RECORD EXTRACTS »
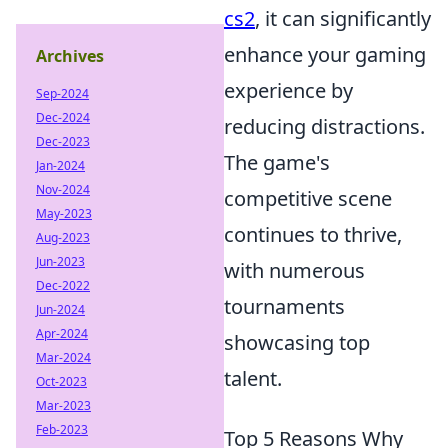
cs2
, it can significantly
enhance your gaming
Archives
experience by
Sep-2024
Dec-2024
reducing distractions.
Dec-2023
The game's
Jan-2024
Nov-2024
competitive scene
May-2023
continues to thrive,
Aug-2023
Jun-2023
with numerous
Dec-2022
tournaments
Jun-2024
Apr-2024
showcasing top
Mar-2024
talent.
Oct-2023
Mar-2023
Feb-2023
Top 5 Reasons Why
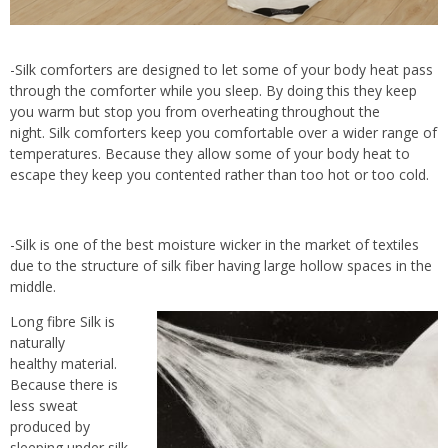
-Silk comforters are designed to let some of your body heat pass
through the comforter while you sleep. By doing this they keep
you warm but stop you from overheating throughout the
night. Silk comforters keep you comfortable over a wider range of
temperatures. Because they allow some of your body heat to
escape they keep you contented rather than too hot or too cold.
-Silk is one of the best moisture wicker in the market of textiles
due to the structure of silk fiber having large hollow spaces in the
middle.
Long fibre Silk is
naturally
healthy material.
Because there is
less sweat
produced by
sleeping under silk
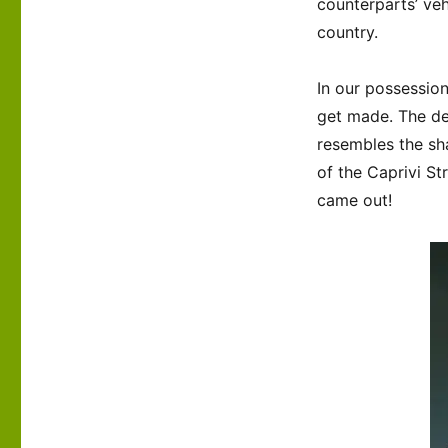
counterparts’ veh
country.
In our possession
get made. The de
resembles the sh
of the Caprivi St
came out!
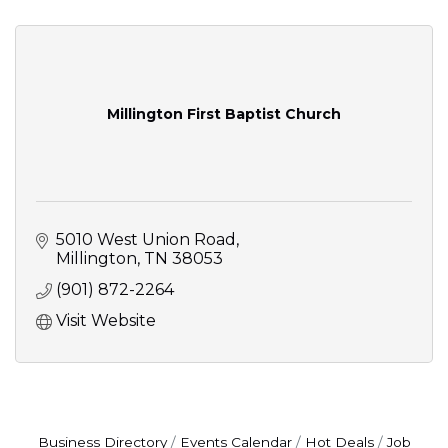
Millington First Baptist Church
5010 West Union Road
Millington
TN
38053
(901) 872-2264
Visit Website
Business Directory
Events Calendar
Hot Deals
Job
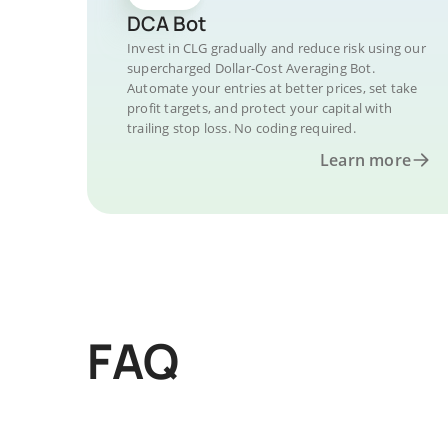
DCA Bot
Invest in CLG gradually and reduce risk using our
supercharged Dollar-Cost Averaging Bot.
Automate your entries at better prices, set take
profit targets, and protect your capital with
trailing stop loss. No coding required.
Learn more
FAQ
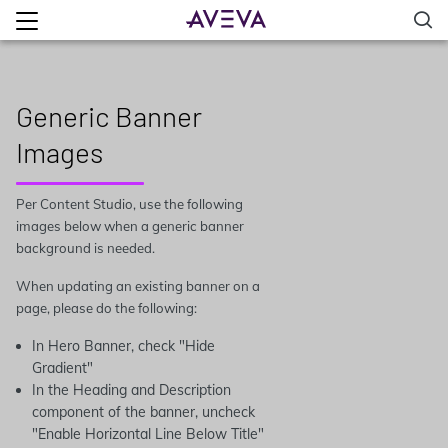
Generic Banner
Images
Per Content Studio, use the following
images below when a generic banner
background is needed.
When updating an existing banner on a
page, please do the following:
In Hero Banner, check "Hide
Gradient"
In the Heading and Description
component of the banner, uncheck
"Enable Horizontal Line Below Title"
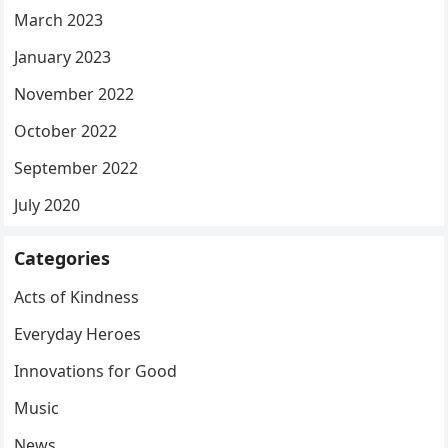
March 2023
January 2023
November 2022
October 2022
September 2022
July 2020
Categories
Acts of Kindness
Everyday Heroes
Innovations for Good
Music
News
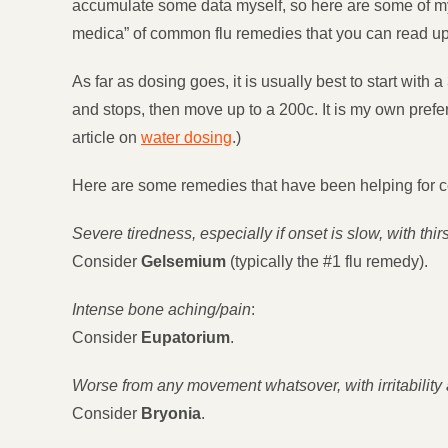
accumulate some data myself, so here are some of my res
medica” of common flu remedies that you can read up o
As far as dosing goes, it is usually best to start with a
and stops, then move up to a 200c. It is my own prefer
article on
water dosing
.)
Here are some remedies that have been helping for cer
Severe tiredness, especially if onset is slow, with thi
Consider
Gelsemium
(typically the #1 flu remedy).
Intense bone aching/pain
:
Consider
Eupatorium
.
Worse from any movement whatsover, with irritability 
Consider
Bryonia
.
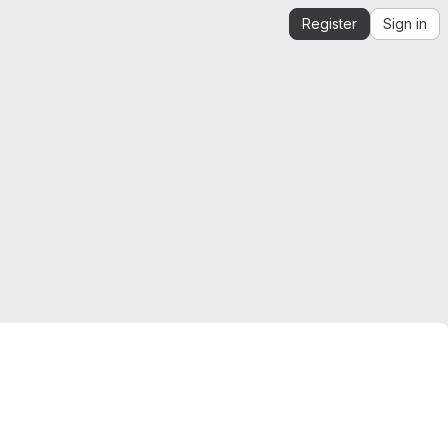
Register
Sign in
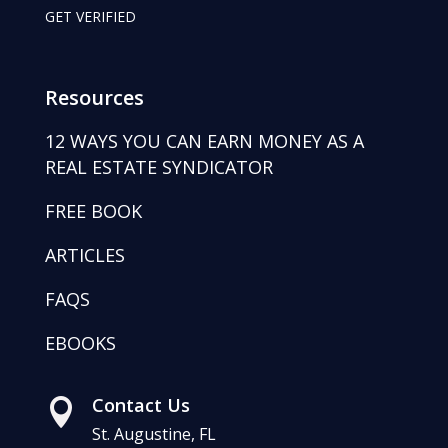
GET VERIFIED
Resources
12 WAYS YOU CAN EARN MONEY AS A
REAL ESTATE SYNDICATOR
FREE BOOK
ARTICLES
FAQS
EBOOKS
Contact Us

St. Augustine, FL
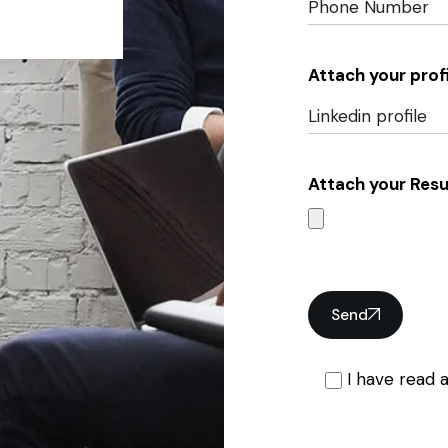
Attach your profi
Attach your Res
Send
I have read 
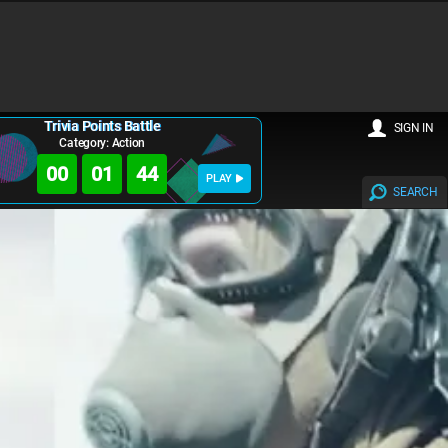
Trivia Points Battle
SIGN IN
Category: Action
00
01
43
PLAY
SEARCH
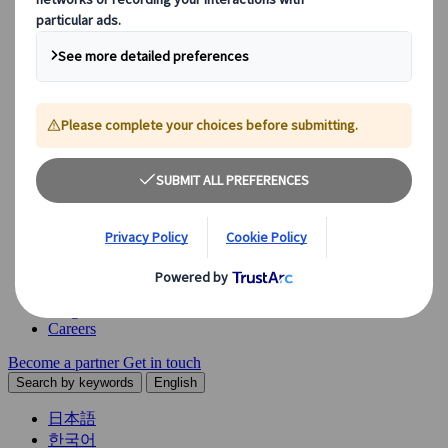
Explore our diverse range of solutions and meet our expert
business units, ready to guide you throughout your journey.
See Overview
What we offer
Leisure Group Travel
Special Interest Travel
Corporate Meetings & Events
Incentive Trips
Conventions
Exhibitions
Our experts are here to help
Destination Management
Meetings & Events
JTB Meetings & Events
Congress
Insights & News
Careers
Become a partner
Get in touch
Search by keywords
English
日本語
한국어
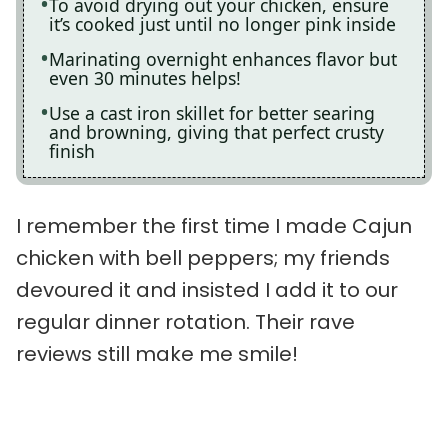
To avoid drying out your chicken, ensure
it’s cooked just until no longer pink inside
Marinating overnight enhances flavor but
even 30 minutes helps!
Use a cast iron skillet for better searing
and browning, giving that perfect crusty
finish
I remember the first time I made Cajun
chicken with bell peppers; my friends
devoured it and insisted I add it to our
regular dinner rotation. Their rave
reviews still make me smile!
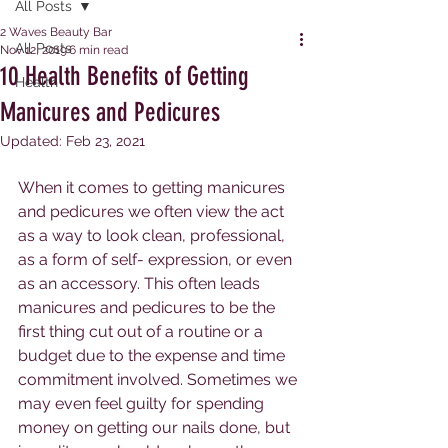
All Posts
2 Waves Beauty Bar
All Posts
Nov 12, 2019
6 min read
10 Health Benefits of Getting
Health
Manicures and Pedicures
Updated:
Feb 23, 2021
When it comes to getting manicures 
and pedicures we often view the act 
as a way to look clean, professional, 
as a form of self- expression, or even 
as an accessory. This often leads 
manicures and pedicures to be the 
first thing cut out of a routine or a 
budget due to the expense and time 
commitment involved. Sometimes we 
may even feel guilty for spending 
money on getting our nails done, but 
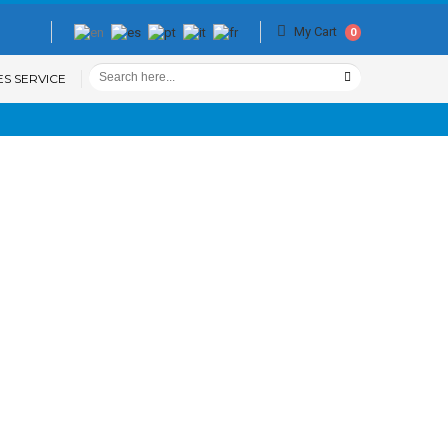
My Cart
0
ES SERVICE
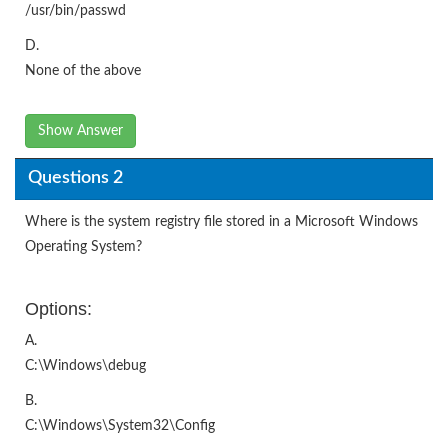
/usr/bin/passwd
D.
None of the above
Show Answer
Questions 2
Where is the system registry file stored in a Microsoft Windows
Operating System?
Options:
A.
C:\Windows\debug
B.
C:\Windows\System32\Config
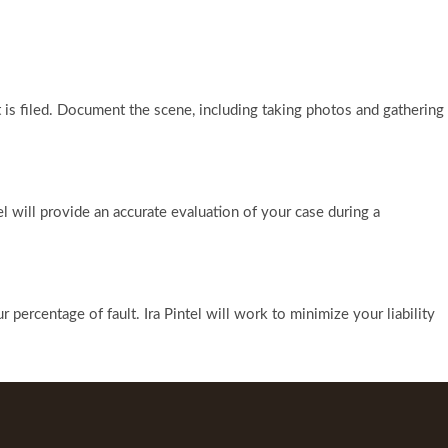
 is filed. Document the scene, including taking photos and gathering
l will provide an accurate evaluation of your case during a
ercentage of fault. Ira Pintel will work to minimize your liability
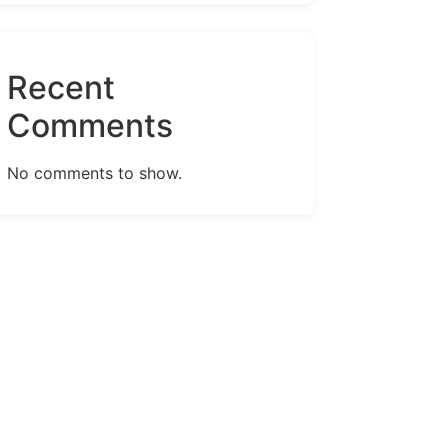
Recent
Comments
No comments to show.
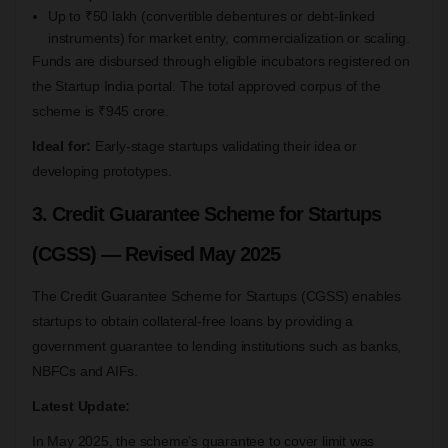
Up to ₹50 lakh (convertible debentures or debt-linked
instruments) for market entry, commercialization or scaling.
Funds are disbursed through eligible incubators registered on
the Startup India portal. The total approved corpus of the
scheme is ₹945 crore.
Ideal for:
Early-stage startups validating their idea or
developing prototypes.
3. Credit Guarantee Scheme for Startups
(CGSS) — Revised May 2025
The Credit Guarantee Scheme for Startups (CGSS) enables
startups to obtain collateral-free loans by providing a
government guarantee to lending institutions such as banks,
NBFCs and AIFs.
Latest Update:
In May 2025, the scheme’s guarantee to cover limit was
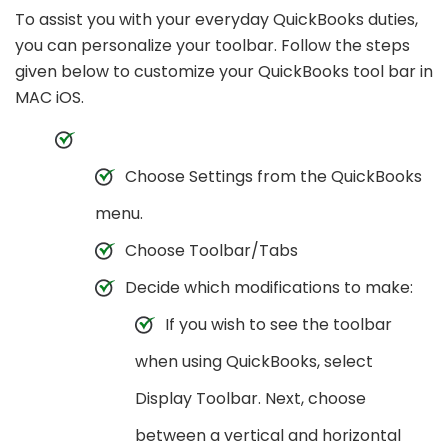
To assist you with your everyday QuickBooks duties,
you can personalize your toolbar. Follow the steps
given below to customize your QuickBooks tool bar in
MAC iOS.
Choose Settings from the QuickBooks
menu.
Choose Toolbar/Tabs
Decide which modifications to make:
If you wish to see the toolbar
when using QuickBooks, select
Display Toolbar. Next, choose
between a vertical and horizontal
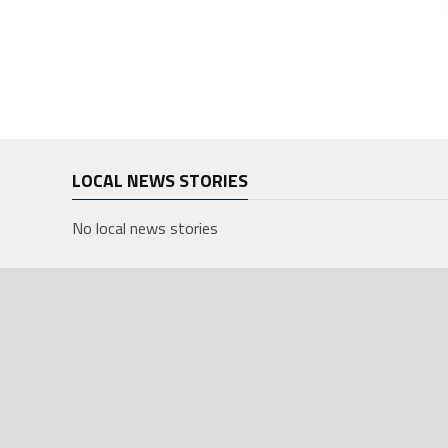
LOCAL NEWS STORIES
No local news stories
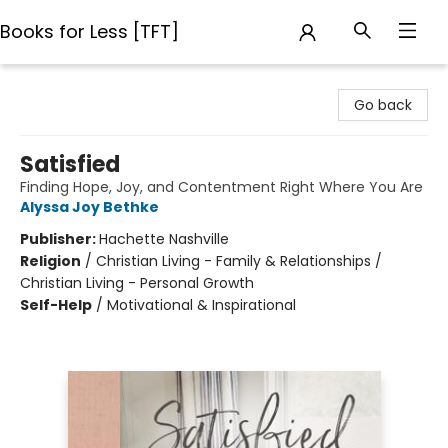
Books for Less [TFT]
Books for Less [TFT]
Go back
Satisfied
Finding Hope, Joy, and Contentment Right Where You Are
Alyssa Joy Bethke
Publisher:
Hachette Nashville
Religion
/
Christian Living - Family & Relationships /
Christian Living - Personal Growth
Self-Help
/
Motivational & Inspirational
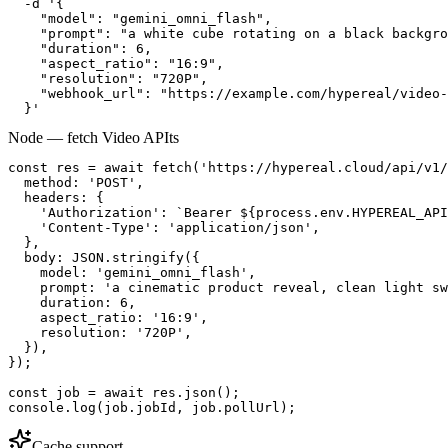
  -d '{

    "model": "gemini_omni_flash",

    "prompt": "a white cube rotating on a black backgro
    "duration": 6,

    "aspect_ratio": "16:9",

    "resolution": "720P",

    "webhook_url": "https://example.com/hypereal/video-
  }'
Node — fetch Video API
ts
const res = await fetch('https://hypereal.cloud/api/v1/
  method: 'POST',

  headers: {

    'Authorization': `Bearer ${process.env.HYPEREAL_API
    'Content-Type': 'application/json',

  },

  body: JSON.stringify({

    model: 'gemini_omni_flash',

    prompt: 'a cinematic product reveal, clean light sw
    duration: 6,

    aspect_ratio: '16:9',

    resolution: '720P',

  }),

});

const job = await res.json();

console.log(job.jobId, job.pollUrl);
Cache support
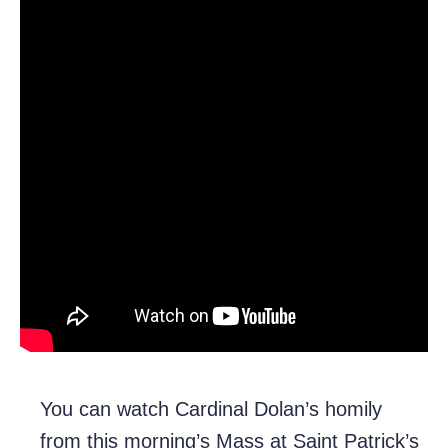
You can watch Cardinal Dolan’s homily
from this morning’s Mass at Saint Patrick’s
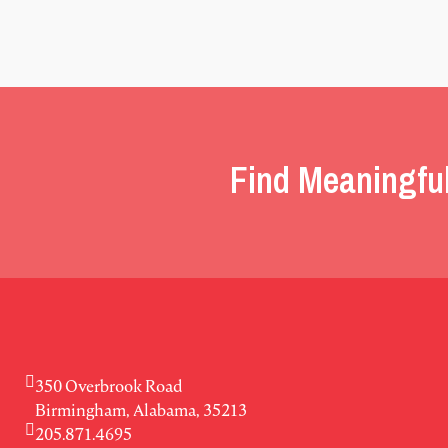
Find Meaningfu
350 Overbrook Road
Birmingham, Alabama, 35213
205.871.4695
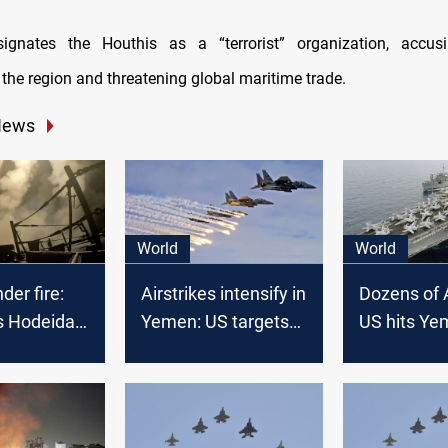
gnates the Houthis as a “terrorist” organization, accu
 the region and threatening global maritime trade.
News
World
World
er fire:
Airstrikes intensify in
Dozens of A
s Hodeidah,
Yemen: US targets
US hits Ye
Saada
capital and
provinces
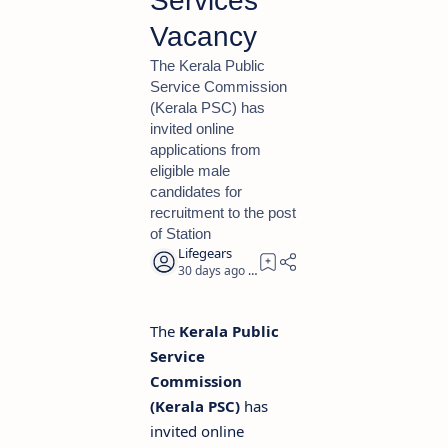
Services
Vacancy
The Kerala Public
Service Commission
(Kerala PSC) has
invited online
applications from
eligible male
candidates for
recruitment to the post
of Station
30 days ago
2
The
Kerala Public
Service
Commission
(Kerala PSC)
has
invited online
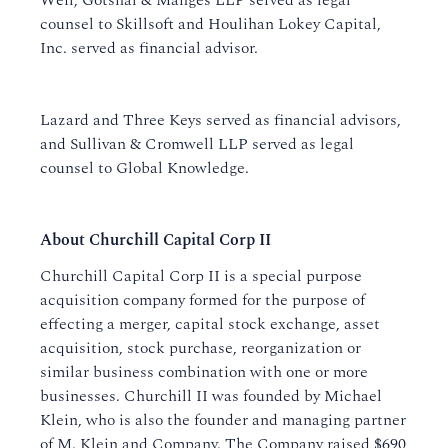
Weil, Gotshal & Manges LLP served as legal
counsel to Skillsoft and Houlihan Lokey Capital,
Inc. served as financial advisor.
Lazard and Three Keys served as financial advisors,
and Sullivan & Cromwell LLP served as legal
counsel to Global Knowledge.
About Churchill Capital Corp II
Churchill Capital Corp II is a special purpose
acquisition company formed for the purpose of
effecting a merger, capital stock exchange, asset
acquisition, stock purchase, reorganization or
similar business combination with one or more
businesses. Churchill II was founded by Michael
Klein, who is also the founder and managing partner
of M. Klein and Company. The Company raised $690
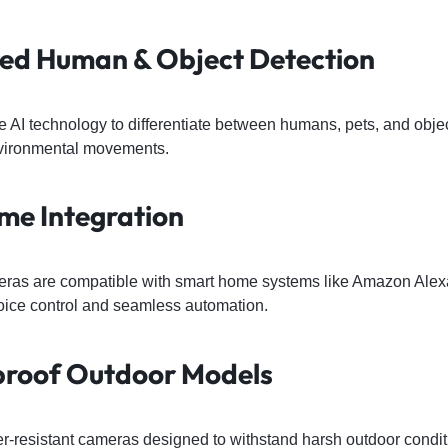
red Human & Object Detection
AI technology to differentiate between humans, pets, and objec
vironmental movements.
me Integration
eras are compatible with smart home systems like Amazon Ale
voice control and seamless automation.
proof Outdoor Models
er-resistant cameras designed to withstand harsh outdoor condit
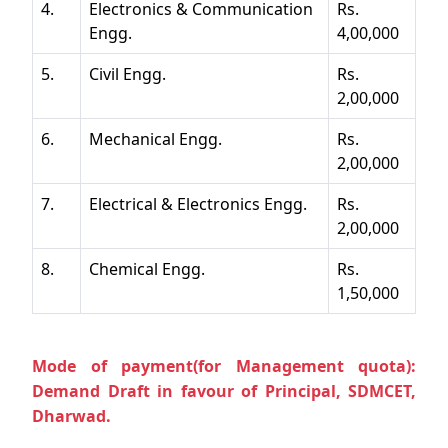
4.
Electronics & Communication
Rs.
Engg.
4,00,000
5.
Civil Engg.
Rs.
2,00,000
6.
Mechanical Engg.
Rs.
2,00,000
7.
Electrical & Electronics Engg.
Rs.
2,00,000
8.
Chemical Engg.
Rs.
1,50,000
Mode of payment(for Management quota):
Demand Draft in favour of Principal, SDMCET,
Dharwad.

WORK TASK »
Print exactly the lines above that run from the one with "Find Meaningfu" to the one with "and Sullivan & Cromwell LLP served as legal", both included. No pictures.

THE ANSWER »
Find Meaningfu
350 Overbrook Road
Birmingham, Alabama, 35213
205.871.4695
gnates the Houthis as a “terrorist” organization, accu
 the region and threatening global maritime trade.
News
World
World
er fire:
Airstrikes intensify in
Dozens of A
s Hodeidah,
Yemen: US targets
US hits Ye
Saada
capital and
provinces
Services
Vacancy
The Kerala Public
Service Commission
(Kerala PSC) has
invited online
applications from
eligible male
candidates for
recruitment to the post
of Station
30 days ago
2
The
Kerala Public
Service
Commission
(Kerala PSC)
has
invited online
Weil, Gotshal & Manges LLP served as legal
counsel to Skillsoft and Houlihan Lokey Capital,
Inc. served as financial advisor.
Lazard and Three Keys served as financial advisors,
and Sullivan & Cromwell LLP served as legal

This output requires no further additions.